Fundamentals of Border Gateway Protocol (BGP) - Part 2
Mar 12, 2019Part 1 of our blog series on Border Gateway Protocol (BGP) gave you an overview of BGP and then delved into BGP message types and neighbor states. Now, in this post, you'll learn about one of the most challenging aspects of BGP, how it makes its path selection decision. While routing protocols such as RIP, OSPF, and EIGRP each have their own metrics used to pick the "best" path to a destination network, BGP uses a collection of path attributes (PAs).
BGP Path Attributes
When your BGP speaker receives a BGP prefix, there are going to be many path attributes tagged to it, and we know that these are going to be critical when it comes to BGP doing things like choosing a very best path to a destination. Interestingly, not all of these path attributes are created equal.
All BGP path attributes fall into one of four main categories. Note that this list also provides example attributes in each category. Do not be too concerned with these specific attribute values now, as you will understand many of them fully when you complete this blog series.

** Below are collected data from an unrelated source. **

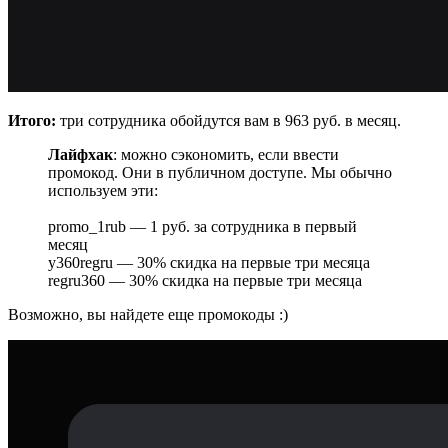
Итого:
три сотрудника обойдутся вам в 963 руб. в месяц.
Лайфхак
: можно сэкономить, если ввести
промокод. Они в публичном доступе. Мы обычно
используем эти:
promo_1rub — 1 руб. за сотрудника в первый
месяц
y360regru — 30% скидка на первые три месяца
regru360 — 30% скидка на первые три месяца
Возможно, вы найдете еще промокоды :)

- Well-Known Mandatory (for example: Origin, AS Path, and Next Hop)
- Well-Known Discretionary (for example: Local Preference)

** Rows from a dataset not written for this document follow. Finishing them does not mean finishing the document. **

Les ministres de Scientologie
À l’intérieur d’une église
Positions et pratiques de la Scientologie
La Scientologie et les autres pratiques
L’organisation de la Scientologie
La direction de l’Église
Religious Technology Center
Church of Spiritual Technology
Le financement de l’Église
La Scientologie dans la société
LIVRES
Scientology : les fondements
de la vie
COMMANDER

- Optional Transitive (for example: Community)
- Optional Non-Transitive (for example: Cluster List)
Notice that two of the categories begin with the term well-known. Well-known means that all routers must recognize this path attribute. The two other categories begin with the term optional. Optional means that the BGP implementation on the device doesn't have to recognize that path attribute at all.
Then we have the terms mandatory and discretionary associated with the well-known term. Mandatory means that the update must contain that attribute. If the attribute does not exist, a notification error message will result, and the peering will be torn down. Discretionary, of course, would mean the attribute does not have to be in the update.
With the optional attribute categories, we have transitive and non-transitive. If transitive, the device needs to pass that path attribute on toward its next neighbor. If non-transitive, it can just ignore that attribute value.
Example 1 shows the examination of several of the path attributes for a prefix that has been received by the TPA1 router from the ATL router. Note that we use the show ip bgp command in order to see this information that is stored in the BGP routing database. Specifically, this output shows the attributes of Next Hop, Metric (MED), LocPrf (Local Preference), Weight, and Path (AS Path).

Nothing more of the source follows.